E incluso en aquello que coincide con Stone –la violencia y el mal– hay una diferencia profunda, de naturaleza ética. Asesinos por naturaleza quiso ir a las raíces instintivas de la agresión humana para mostrar que estaba condicionada mediática y socialmente; es decir, que modificaciones en estas esferas podrían mitigar o impedir la violencia criminal. Pero al enfrentar estos presupuestos ideológicos con las acciones de sus personajes, el director no logró imponérselos; ya que éstos nunca logran pasar de la esfera del comportamiento instintivo al comportamiento racional, terminando por asumir la violencia como una forma de ser natural e incontrolable. El resultado fue una cinta que, pese a sus importantes elementos críticos, tiende a justificar la violencia criminal. De esta manera, la película se la va de las manos –ideológicamente– a Stone, hacia un sentido no deseado inicialmente por él. Esto sólo puede ocurrir cuando un cineasta es lo suficientemente honesto para tomar riesgos y enfrentar sus propios demonios internos en su obra.
Dilemas éticos
En el caso de Tarantino, este tipo de riesgos y dilemas no están planteados, ya que sus filmes pretenden remitirse únicamente a una determinada tradición cinematográfica, real o inventada. No hay mayor lucha contra demonios interiores aquí e incluso Tarantino cede –no enfrenta– ante aquellos personajes que le resultan más funcionales para representar sus pulsiones hacia el mal y la violencia, las que se esfuerza por presentar acríticamente (¿so pretexto de exorcizarlas?). Ciertamente, está en su derecho, esa es su opción, lo cual tampoco es un demérito profesional; sin embargo, al momento de hacer una valoración de su cine o de Bastardos sin gloria, el crítico debe considerar también estos asuntos. Podemos estar a favor o en contra de su opción estética, pero lo que no podemos es ignorar que ésta existe y que hay otras que es pertinente mencionar cuando la película lo exige; como lo es en este caso.

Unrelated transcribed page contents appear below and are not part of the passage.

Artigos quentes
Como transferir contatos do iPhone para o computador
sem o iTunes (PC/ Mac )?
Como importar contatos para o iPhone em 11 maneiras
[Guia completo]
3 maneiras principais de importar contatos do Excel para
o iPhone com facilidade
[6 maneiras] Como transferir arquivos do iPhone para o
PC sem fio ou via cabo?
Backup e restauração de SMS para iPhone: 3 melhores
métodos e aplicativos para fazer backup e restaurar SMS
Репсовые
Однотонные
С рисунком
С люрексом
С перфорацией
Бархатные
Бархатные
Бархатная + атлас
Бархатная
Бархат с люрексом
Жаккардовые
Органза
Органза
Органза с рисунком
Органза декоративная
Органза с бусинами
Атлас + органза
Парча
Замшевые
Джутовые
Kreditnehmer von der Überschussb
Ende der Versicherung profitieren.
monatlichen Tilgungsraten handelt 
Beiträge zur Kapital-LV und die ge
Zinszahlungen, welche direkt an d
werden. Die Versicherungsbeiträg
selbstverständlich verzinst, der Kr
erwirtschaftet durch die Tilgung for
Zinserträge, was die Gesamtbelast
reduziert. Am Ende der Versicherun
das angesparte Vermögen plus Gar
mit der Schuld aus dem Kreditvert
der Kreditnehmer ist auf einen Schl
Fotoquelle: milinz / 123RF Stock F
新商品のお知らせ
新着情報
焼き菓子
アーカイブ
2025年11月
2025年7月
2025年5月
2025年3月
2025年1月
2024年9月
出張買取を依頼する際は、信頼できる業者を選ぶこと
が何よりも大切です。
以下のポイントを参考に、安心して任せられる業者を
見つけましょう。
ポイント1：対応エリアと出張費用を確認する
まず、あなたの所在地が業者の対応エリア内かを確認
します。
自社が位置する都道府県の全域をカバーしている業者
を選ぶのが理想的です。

Y con esto llegamos al tercer efecto pernicioso del cine de Tarantino: su influencia en la crítica. Así como este director postula un cine desconectado del mundo, de igual manera se reproduce este concepto en muchos críticos de cine; demasiado embobados con asuntos como el real o presunto visionado de malas copias de malas películas, mostradas en las muy bien realizadas cintas del díptico Grindhouse, por poner un ejemplo. Críticos que no se percatan de las imágenes que el propio Tarantino ofrece en sus películas sobre su cine autorreferencial y autosuficiente. Recordemos lo que ocurrió con los genitales de su personaje en Planet Terror, lo que sugiere un cine castrado en su relación con el mundo. Situación que se repite en Bastardos sin gloria, donde el personaje del crítico de cine muere con los huevos acribillados; lo que insinúa que un cine castrador produce críticos castrados, en el sentido estético arriba reseñado. No lo digo yo: las propias cintas de Tarantino lo sugieren con ironía quizás involuntaria.